How to complete this task. Restrict the output to the lines below starting at the one that contains "Planning a major" and ending at the one that contains "major convention.", and restate them word for word, both ends included.
■ ■ ■ ■ ■
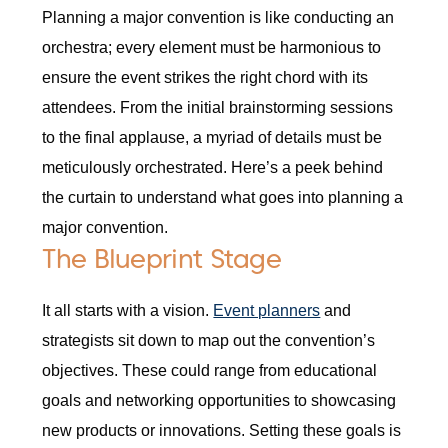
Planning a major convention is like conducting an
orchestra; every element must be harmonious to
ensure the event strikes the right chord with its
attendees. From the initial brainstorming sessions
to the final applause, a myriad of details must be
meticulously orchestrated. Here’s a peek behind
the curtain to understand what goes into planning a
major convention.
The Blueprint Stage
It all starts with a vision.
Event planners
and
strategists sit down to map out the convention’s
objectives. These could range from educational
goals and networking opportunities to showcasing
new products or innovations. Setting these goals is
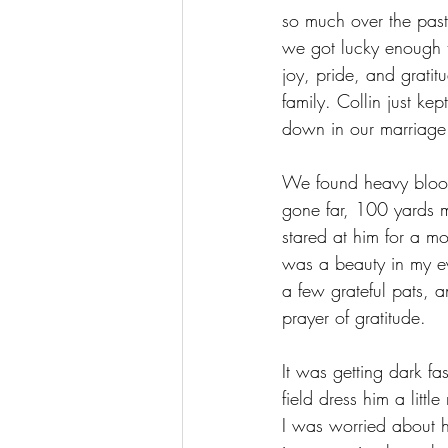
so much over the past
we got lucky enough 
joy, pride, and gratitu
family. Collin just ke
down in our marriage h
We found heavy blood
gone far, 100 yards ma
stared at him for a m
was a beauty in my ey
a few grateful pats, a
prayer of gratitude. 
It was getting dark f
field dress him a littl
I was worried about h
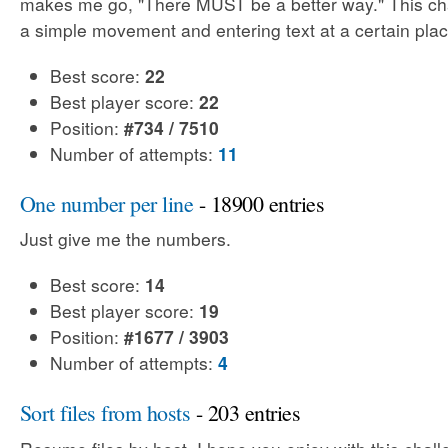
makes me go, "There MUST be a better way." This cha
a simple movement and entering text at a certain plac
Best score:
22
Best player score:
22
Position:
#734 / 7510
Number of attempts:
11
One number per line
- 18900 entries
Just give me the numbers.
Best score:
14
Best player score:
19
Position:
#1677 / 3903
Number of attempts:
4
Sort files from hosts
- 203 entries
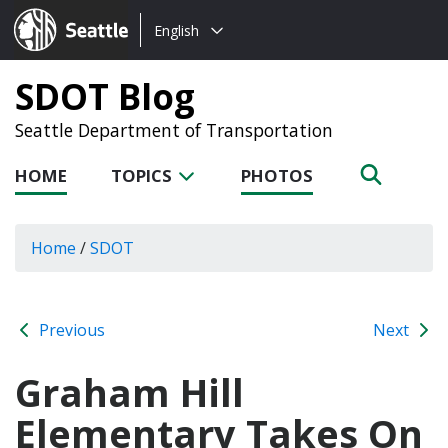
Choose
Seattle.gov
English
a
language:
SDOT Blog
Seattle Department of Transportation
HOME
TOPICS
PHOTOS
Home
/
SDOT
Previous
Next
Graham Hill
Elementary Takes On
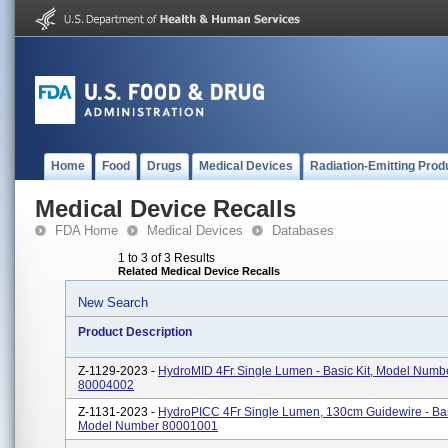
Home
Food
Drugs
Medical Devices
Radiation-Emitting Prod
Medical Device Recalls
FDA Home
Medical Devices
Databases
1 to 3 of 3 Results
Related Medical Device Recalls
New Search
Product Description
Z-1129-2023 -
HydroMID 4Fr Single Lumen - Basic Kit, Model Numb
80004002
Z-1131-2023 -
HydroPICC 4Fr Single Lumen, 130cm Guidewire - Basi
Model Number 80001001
■ ■ ■ ■ ■
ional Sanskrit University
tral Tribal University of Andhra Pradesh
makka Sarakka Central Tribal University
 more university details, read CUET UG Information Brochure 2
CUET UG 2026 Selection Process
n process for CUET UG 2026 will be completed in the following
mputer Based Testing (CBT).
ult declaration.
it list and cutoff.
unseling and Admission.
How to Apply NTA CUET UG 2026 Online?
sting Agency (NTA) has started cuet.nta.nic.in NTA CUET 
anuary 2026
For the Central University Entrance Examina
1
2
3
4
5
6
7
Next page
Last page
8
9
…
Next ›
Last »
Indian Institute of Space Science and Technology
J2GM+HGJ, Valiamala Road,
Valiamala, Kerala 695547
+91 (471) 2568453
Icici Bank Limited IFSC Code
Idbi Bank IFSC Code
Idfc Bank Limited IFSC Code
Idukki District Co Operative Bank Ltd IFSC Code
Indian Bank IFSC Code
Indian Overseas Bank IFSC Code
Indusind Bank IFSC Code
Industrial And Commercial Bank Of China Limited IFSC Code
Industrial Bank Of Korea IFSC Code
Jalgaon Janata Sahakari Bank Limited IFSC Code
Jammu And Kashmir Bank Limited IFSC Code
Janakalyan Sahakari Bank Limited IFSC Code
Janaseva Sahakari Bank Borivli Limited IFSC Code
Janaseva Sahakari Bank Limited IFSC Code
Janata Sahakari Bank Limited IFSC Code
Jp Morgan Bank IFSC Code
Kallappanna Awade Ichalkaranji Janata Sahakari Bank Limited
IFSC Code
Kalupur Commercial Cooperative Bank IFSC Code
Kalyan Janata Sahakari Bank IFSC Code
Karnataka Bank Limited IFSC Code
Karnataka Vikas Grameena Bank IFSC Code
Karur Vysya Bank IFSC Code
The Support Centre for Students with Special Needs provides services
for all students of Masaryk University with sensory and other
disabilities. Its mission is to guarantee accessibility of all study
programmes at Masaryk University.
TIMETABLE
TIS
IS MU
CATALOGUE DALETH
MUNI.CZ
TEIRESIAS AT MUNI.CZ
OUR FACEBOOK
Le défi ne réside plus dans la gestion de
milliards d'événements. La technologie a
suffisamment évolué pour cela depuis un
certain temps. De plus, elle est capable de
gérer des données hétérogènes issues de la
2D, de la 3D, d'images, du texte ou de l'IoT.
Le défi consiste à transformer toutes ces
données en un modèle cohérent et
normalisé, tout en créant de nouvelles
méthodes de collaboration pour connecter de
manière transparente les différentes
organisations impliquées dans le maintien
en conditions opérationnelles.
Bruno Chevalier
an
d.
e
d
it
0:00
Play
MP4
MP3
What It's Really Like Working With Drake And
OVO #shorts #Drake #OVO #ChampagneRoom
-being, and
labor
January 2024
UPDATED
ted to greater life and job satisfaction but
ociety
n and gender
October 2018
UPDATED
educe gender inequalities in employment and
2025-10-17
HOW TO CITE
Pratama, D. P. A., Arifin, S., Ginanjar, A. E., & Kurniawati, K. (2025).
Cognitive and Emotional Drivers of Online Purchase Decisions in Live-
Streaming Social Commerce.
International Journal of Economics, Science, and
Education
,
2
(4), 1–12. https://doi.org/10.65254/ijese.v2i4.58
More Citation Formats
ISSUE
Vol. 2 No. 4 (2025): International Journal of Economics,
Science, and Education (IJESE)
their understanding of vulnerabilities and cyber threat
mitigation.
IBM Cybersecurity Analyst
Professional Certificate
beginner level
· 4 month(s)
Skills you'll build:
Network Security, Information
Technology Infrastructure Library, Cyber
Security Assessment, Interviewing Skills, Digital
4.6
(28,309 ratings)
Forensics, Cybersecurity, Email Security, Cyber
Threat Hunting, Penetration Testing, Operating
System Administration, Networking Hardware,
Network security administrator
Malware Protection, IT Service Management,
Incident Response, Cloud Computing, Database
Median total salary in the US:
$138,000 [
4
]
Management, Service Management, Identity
■ ■ ■ ■ ■
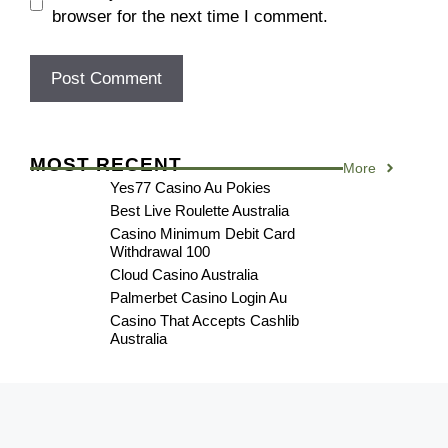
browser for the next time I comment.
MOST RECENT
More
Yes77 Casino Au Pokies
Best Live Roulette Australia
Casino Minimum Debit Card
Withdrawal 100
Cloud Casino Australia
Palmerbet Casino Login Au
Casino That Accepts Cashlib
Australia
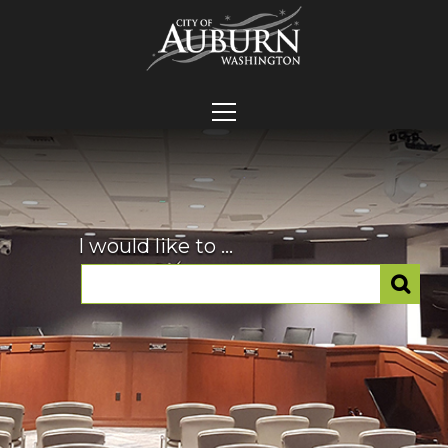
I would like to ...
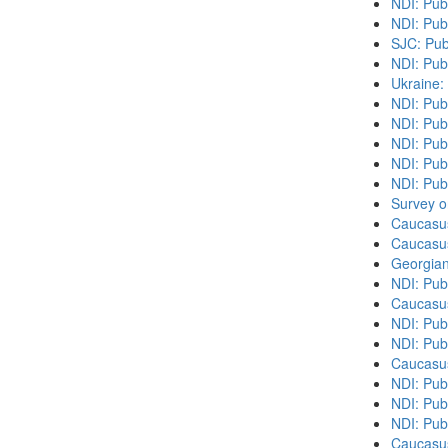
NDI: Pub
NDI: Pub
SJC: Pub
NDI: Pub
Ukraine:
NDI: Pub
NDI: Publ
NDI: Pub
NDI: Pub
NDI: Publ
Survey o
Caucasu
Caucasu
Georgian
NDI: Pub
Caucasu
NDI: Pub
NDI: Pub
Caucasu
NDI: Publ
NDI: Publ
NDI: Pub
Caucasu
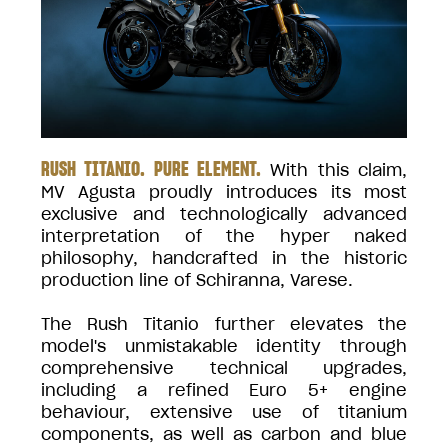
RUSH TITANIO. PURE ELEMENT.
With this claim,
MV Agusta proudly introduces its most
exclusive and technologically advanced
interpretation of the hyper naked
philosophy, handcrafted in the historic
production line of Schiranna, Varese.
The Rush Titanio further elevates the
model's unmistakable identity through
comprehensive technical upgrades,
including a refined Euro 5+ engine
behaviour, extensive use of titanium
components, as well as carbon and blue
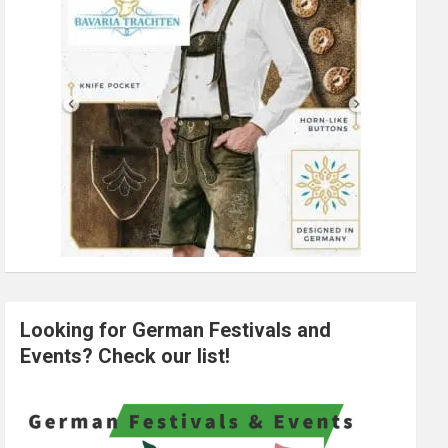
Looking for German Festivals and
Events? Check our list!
■ ■ ■ ■ ■
Response.
Planning a major convention is like conducting an
orchestra; every element must be harmonious to
ensure the event strikes the right chord with its
attendees. From the initial brainstorming sessions
to the final applause, a myriad of details must be
meticulously orchestrated. Here’s a peek behind
the curtain to understand what goes into planning a
major convention.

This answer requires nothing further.